In real terms. Prepared by the Bank of Japan, by deflating nominal wages by consumer price indices. See Bank of Japan, Monthly Statistics of Foreign Economies (in Japanese), March 1962.

IV. Prospects for Exports and Imports

Being less well endowed than many other countries with natural resources, Japan is heavily dependent on imports, and exports are the main limiting factor to economic growth. The need to expand exports in order to grow will become even more important during the plan period, since dependence on imports is expected to increase slightly. The expansion of output capacity and the strengthening of productivity provide a great chance to expand exports. However, the expansion will depend not only on export competitiveness but also on foreign market situations; foreign markets are not necessarily favorable to Japanese goods, even if they are competitive in price.

Dependence on imports

Reflecting the change in the Japanese industrial structure and consumption pattern, the commodity composition of imports has changed markedly during the past years.

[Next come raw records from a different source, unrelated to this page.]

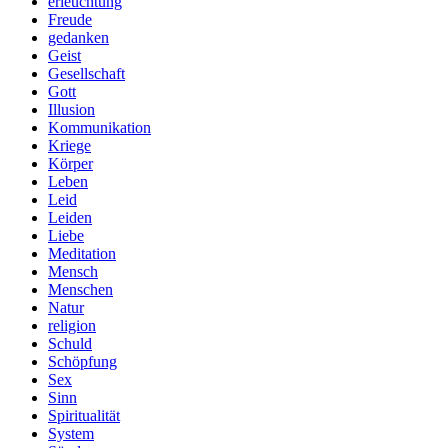
erleuchtung
Freude
gedanken
Geist
Gesellschaft
Gott
Illusion
Kommunikation
Kriege
Körper
Leben
Leid
Leiden
Liebe
Meditation
Mensch
Menschen
Natur
religion
Schuld
Schöpfung
Sex
Sinn
Spiritualität
System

Between 1953 and 1960, the ratio of foods and textile raw materials to total imports declined from 54 per cent to 30 per cent, but the ratio of metal ores and scrap, mineral fuels, machinery, and chemicals increased from 30 per cent to 46 per cent. Other items increased from 16 per cent to 24 per cent. The decline in the ratio of foods was due to increased domestic agricultural production, and the decline in the ratio of textile materials and the rise in the ratio of mineral fuels, metal ores and scrap, and machinery was the result of heavy and chemical industrialization. The increase in the ratio of machinery and other items was also partly attributable to import liberalization. The dependence on imports, expressed as the ratio at current prices of total imports to GNP, remained stable during this period, except for 1957, when the Suez crisis caused speculative imports for inventory investment (Table 7). The stability resulted from various downward pressures, which were substantial enough to offset the basic upward pressure. The first of these was a decrease in imports of foods, which declined from 3.3 per cent of GNP in 1953 to 1.4 per cent in 1960. The second was a decline in import prices, which amounted to 18 per cent. Thirdly, technological improvements made it possible to reduce the portion of imported raw materials needed for a unit of manufactured output. Fourthly, the import control system in Japan helped to restrain imports, especially at times of domestic economic boom.

Table 7.

Japan: Ratio of Imports to Gross National Product, 1953–60

(In per cent)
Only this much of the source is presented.